Single by Dave and AJ Tracey
- Released: 13 May 2016
- Genre: Grime
- Length: 3:21
- Label: Self-released
- Songwriter(s): David Omoregie; Ché Grant;
- Producer(s): 169

Dave singles chronology
| "JKYL+HYD" (2016) | "Thiago Silva" (2016) | "Wanna Know" (2016) |

AJ Tracey singles chronology
| "Packages" (2016) | "Thiago Silva" (2016) | "Leave Me Alone" (2016) |

= Thiago Silva (song) =

"Thiago Silva" is a song by British rappers Dave and AJ Tracey, released as a single on 13 May 2016. The song is produced by 169 and samples Ruff Sqwad's "Pied Piper". The song title refers to Brazilian footballer Thiago Silva.
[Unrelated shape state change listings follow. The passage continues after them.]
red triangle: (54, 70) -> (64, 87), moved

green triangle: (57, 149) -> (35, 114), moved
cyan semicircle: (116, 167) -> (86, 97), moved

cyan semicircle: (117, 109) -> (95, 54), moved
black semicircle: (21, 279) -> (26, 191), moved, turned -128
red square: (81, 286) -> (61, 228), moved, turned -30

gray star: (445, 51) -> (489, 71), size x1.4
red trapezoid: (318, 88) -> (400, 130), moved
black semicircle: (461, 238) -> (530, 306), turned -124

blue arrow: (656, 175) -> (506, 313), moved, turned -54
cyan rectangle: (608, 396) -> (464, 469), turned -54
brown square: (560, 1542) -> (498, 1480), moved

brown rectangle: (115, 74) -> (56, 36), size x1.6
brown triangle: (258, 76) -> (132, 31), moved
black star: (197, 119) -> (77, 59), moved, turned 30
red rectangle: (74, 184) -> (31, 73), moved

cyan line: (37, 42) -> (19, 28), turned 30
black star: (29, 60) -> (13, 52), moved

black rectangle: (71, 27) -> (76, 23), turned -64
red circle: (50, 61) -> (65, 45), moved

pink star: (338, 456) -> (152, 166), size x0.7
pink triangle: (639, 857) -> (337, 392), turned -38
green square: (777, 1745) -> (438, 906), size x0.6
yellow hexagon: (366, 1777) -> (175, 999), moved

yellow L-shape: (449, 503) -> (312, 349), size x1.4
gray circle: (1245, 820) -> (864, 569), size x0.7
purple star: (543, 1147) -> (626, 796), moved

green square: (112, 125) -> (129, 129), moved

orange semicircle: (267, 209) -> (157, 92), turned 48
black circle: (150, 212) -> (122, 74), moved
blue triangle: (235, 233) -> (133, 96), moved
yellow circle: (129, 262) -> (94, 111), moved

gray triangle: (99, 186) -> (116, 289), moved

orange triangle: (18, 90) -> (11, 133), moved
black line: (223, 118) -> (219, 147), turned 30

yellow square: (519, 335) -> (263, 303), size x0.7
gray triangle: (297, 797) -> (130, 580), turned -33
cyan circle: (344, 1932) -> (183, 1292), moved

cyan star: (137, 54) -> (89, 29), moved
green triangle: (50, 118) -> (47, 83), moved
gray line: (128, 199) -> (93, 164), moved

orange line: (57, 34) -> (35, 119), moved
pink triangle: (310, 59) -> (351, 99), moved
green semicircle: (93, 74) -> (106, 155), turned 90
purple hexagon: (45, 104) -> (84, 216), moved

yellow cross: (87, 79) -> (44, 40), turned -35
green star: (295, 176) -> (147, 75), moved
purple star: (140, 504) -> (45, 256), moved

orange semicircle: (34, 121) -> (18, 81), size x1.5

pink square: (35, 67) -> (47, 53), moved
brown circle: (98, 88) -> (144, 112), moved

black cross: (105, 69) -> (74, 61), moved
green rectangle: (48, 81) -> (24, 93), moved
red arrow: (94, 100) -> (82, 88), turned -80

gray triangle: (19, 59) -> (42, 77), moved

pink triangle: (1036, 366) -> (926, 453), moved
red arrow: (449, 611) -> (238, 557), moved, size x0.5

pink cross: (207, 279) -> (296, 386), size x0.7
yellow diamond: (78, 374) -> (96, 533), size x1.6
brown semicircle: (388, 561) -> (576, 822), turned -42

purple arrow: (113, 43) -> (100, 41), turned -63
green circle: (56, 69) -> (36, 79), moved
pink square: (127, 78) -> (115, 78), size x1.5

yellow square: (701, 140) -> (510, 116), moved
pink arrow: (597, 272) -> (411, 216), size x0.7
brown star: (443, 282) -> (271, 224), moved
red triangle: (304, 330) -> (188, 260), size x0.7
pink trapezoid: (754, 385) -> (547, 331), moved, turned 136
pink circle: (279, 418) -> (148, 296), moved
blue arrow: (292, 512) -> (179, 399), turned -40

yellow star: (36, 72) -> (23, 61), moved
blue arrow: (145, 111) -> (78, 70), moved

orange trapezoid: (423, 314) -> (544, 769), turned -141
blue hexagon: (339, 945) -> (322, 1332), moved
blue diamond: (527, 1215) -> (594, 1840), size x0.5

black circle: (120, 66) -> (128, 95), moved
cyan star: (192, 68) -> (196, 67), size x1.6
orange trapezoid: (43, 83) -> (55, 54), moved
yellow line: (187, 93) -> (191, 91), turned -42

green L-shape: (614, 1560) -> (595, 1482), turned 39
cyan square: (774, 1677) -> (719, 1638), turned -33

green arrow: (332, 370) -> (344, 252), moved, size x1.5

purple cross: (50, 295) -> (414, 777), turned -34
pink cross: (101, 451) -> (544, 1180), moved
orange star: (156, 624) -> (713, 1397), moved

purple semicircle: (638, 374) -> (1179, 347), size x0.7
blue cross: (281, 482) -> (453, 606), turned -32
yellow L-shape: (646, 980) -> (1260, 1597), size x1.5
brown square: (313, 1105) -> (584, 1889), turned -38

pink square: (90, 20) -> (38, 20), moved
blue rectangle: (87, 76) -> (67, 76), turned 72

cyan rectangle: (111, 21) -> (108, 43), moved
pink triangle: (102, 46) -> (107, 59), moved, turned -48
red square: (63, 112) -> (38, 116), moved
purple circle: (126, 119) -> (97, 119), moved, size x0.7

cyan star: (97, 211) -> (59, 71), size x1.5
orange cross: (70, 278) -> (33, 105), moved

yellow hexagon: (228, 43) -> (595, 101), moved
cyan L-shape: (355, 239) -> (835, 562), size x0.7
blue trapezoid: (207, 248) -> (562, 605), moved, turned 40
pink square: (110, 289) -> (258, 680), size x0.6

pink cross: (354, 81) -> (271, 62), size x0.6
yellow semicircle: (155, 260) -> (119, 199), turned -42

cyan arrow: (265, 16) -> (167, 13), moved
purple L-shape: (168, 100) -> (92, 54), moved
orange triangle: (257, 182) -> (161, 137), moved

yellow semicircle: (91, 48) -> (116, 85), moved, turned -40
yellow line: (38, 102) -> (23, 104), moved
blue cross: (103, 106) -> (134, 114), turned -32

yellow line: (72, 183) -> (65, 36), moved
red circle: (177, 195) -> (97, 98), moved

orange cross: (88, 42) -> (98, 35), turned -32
Complex magazine ranked the song at number 10 on their list of "Grime's Most Impactful Songs of the 2010s".

==Usage in media==
A clip of Dave inviting a fan, Alex, on-stage during a performance of the track at Glastonbury Festival 2019 went viral in July 2019.

==Commercial performance==
In March 2020, the track was certified as Platinum by the British Phonographic Industry for exceeding chart sales of 600,000, followed by double Platinum in 2023.

After the viral performance at Glastonbury Festival 2019, "Thiago Silva" entered the UK Singles Chart at number 57 before reaching a peak of number 36.

==Charts==

| Chart (2019) | Peak position |
|---|---|
| Ireland (IRMA) | 38 |
| UK Singles (OCC) | 36 |
| UK Indie (OCC) | 1 |
| UK Hip Hop/R&B (OCC) | 7 |

==Certifications==

| Region | Certification | Certified units/sales |
| Denmark (IFPI Danmark) | Gold | 45,000^{‡} |
| New Zealand (RMNZ) | Platinum | 30,000^{‡} |
| United Kingdom (BPI) | 2× Platinum | 1,200,000^{‡} |
^{‡} Sales+streaming figures based on certification alone.